Da “Leo DiCaprio” a “Bud Spencer”: chi gestiva il traffico di cocaina dal Sud America a Milano

C'era chi si faceva chiamare "Leonardo Di Caprio", chi "El Chapo", chi ancora "Professore" o "Bud Spencer", o ancora "il Faraone". Sono solo alcuni dei nickname utilizzati in alcune chat criptate, oggi intercettate dagli investigatori del Nucleo di polizia economico finanziaria della Gdf di Milano nell'inchiesta del pm della Dda Gianluca Prisco su un maxi traffico di cocaina dal Sud America in Lombardia.
L'indagine, che ha portato all'arresto di 28 persone per oltre 100 capi di imputazione, ha individuato una vera e propria rete criminale basata in Lombardia e orchestrata da un'associazione criminale armata composta dal sodalizio tra il clan ndranghetista dei Barbaro (di Platì) con membri della criminalità organizzata campana e albanese. Un'organizzazione con ramificazioni in Germania, Paesi Bassi, Spagna, Regno Unito, Colombia e Brasile che, utilizzando sofisticati apparati di messaggistica criptata, ha sfruttato diretti contatti con broker albanesi e con fornitori di cocaina dall'America Latina.
Al centro il traffico internazionale di droga, importata a Milano attraverso navi container per un valore di oltre 27 milioni di euro. Secondo quanto ricostruito dagli investigatori la cocaina arrivava in Italia attraverso i porti di Livorno, Gioia Tauro, Rotterdam e Le Havre, ben nascosta all'interno di bastimenti utilizzati per i trasporti commerciali via mare.

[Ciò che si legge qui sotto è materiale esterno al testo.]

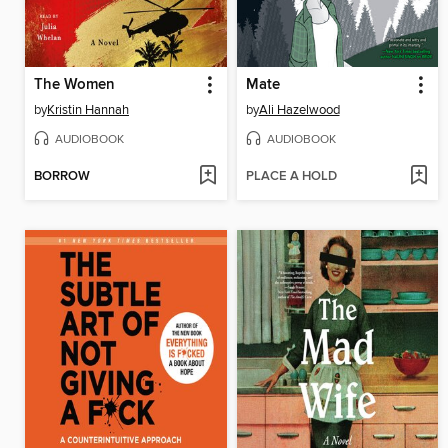
The Women
Mate
by
Kristin Hannah
by
Ali Hazelwood
AUDIOBOOK
AUDIOBOOK
BORROW
PLACE A HOLD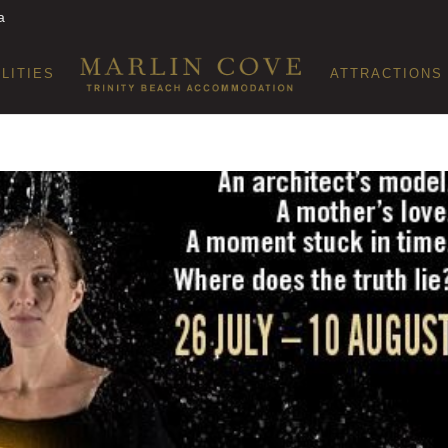
a
ILITIES
ATTRACTIONS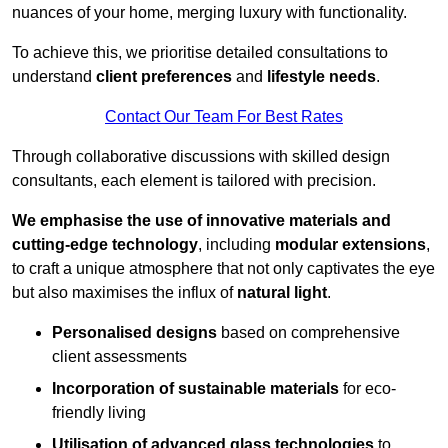
nuances of your home, merging luxury with functionality.
To achieve this, we prioritise detailed consultations to
understand
client preferences
and
lifestyle needs
.
Contact Our Team For Best Rates
Through collaborative discussions with skilled design
consultants, each element is tailored with precision.
We emphasise the use of innovative materials and
cutting-edge technology
, including
modular extensions
,
to craft a unique atmosphere that not only captivates the eye
but also maximises the influx of
natural light
.
Personalised designs
based on comprehensive
client assessments
Incorporation of sustainable materials
for eco-
friendly living
Utilisation of advanced glass technologies
to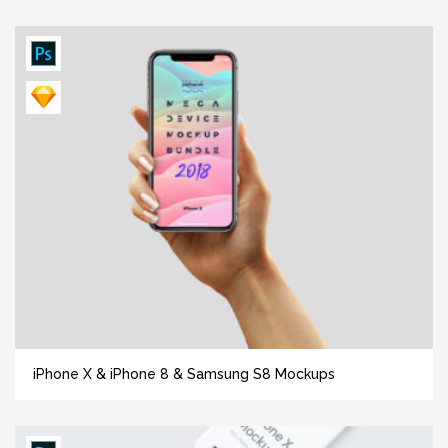
iPhone X & iPhone 8 & Samsung S8 Mockups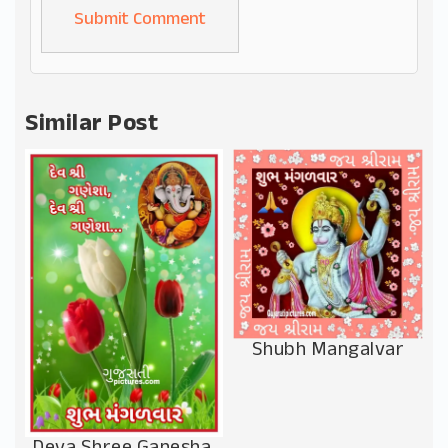
Alternative:
Similar Post
Shubh Mangalvar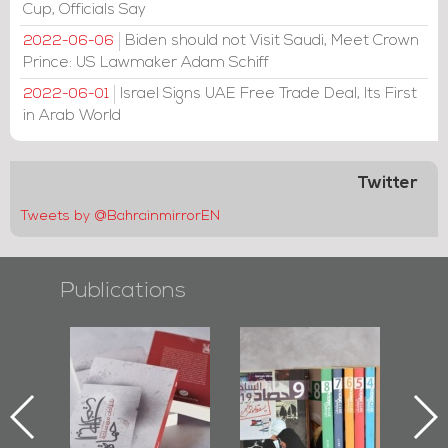
Cup, Officials Say
Biden should not Visit Saudi, Meet Crown
2022-06-06
Prince: US Lawmaker Adam Schiff
Israel Signs UAE Free Trade Deal, Its First
2022-06-01
in Arab World
Twitter
Tweets by @BahrainmirrorEN
Publications
l-
"Protectors of
Bahrain Mirror
Ba
ook
the Last Door":
Issues 2019
d
First Book
Roundup
Bah
nniv.
Documenting
r
Diraz Protest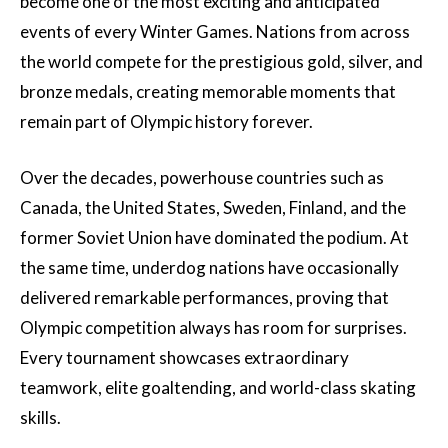
become one of the most exciting and anticipated
events of every Winter Games. Nations from across
the world compete for the prestigious gold, silver, and
bronze medals, creating memorable moments that
remain part of Olympic history forever.
Over the decades, powerhouse countries such as
Canada, the United States, Sweden, Finland, and the
former Soviet Union have dominated the podium. At
the same time, underdog nations have occasionally
delivered remarkable performances, proving that
Olympic competition always has room for surprises.
Every tournament showcases extraordinary
teamwork, elite goaltending, and world-class skating
skills.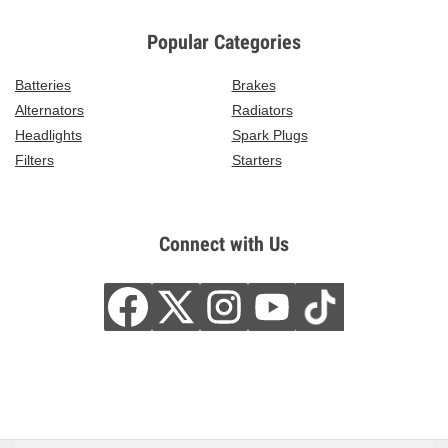
Popular Categories
Batteries
Brakes
Alternators
Radiators
Headlights
Spark Plugs
Filters
Starters
Connect with Us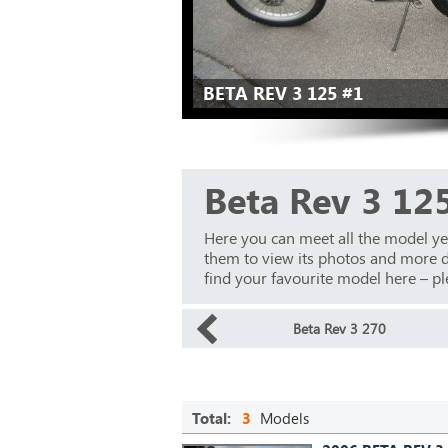
BETA REV 3 125 #1
Beta Rev 3 12
Here you can meet all the model ye
them to view its photos and more det
find your favourite model here – ple
Beta Rev 3 270
Total:
3
Models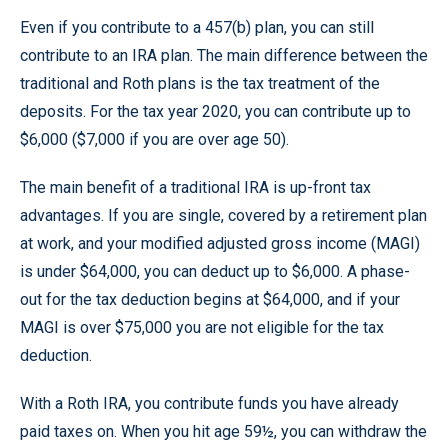
Even if you contribute to a 457(b) plan, you can still
contribute to an IRA plan. The main difference between the
traditional and Roth plans is the tax treatment of the
deposits. For the tax year 2020, you can contribute up to
$6,000 ($7,000 if you are over age 50).
The main benefit of a traditional IRA is up-front tax
advantages. If you are single, covered by a retirement plan
at work, and your modified adjusted gross income (MAGI)
is under $64,000, you can deduct up to $6,000. A phase-
out for the tax deduction begins at $64,000, and if your
MAGI is over $75,000 you are not eligible for the tax
deduction.
With a Roth IRA, you contribute funds you have already
paid taxes on. When you hit age 59½, you can withdraw the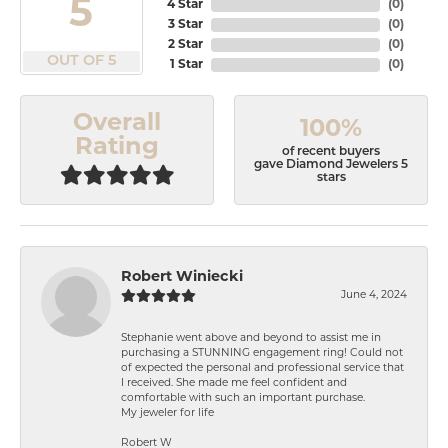
5
4 Star
(
0
)
3 Star
(
0
)
2 Star
(
0
)
OUT OF 5
1 Star
(
0
)
Overall
100%
Rating
of recent buyers
gave Diamond Jewelers 5
stars
Robert Winiecki
June 4, 2024
Stephanie went above and beyond to assist me in
purchasing a STUNNING engagement ring! Could not
of expected the personal and professional service that
I received. She made me feel confident and
comfortable with such an important purchase.
My jeweler for life
Robert W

Per dare la "misura del fenomeno", scrive la gip Nora Lisa Passoni, basta ricordare che dal contenuto delle chat scambiate tra Franco Barbaro (che sarebbe stato a capo dell'associazione finalizzata al narcotraffico internazionale) e un cittadino albanese risulta che nel 2020, in quattro mesi, i Barbaro comprarono quasi 400 kg di cocaina al prezzo complessivo di oltre 9 milioni di euro, di cui circa 7 milioni versati attraverso numerosi pagamenti effettuati prevalentemente sulla piazza di Milano con il sistema dei token, ovvero in criptovalute.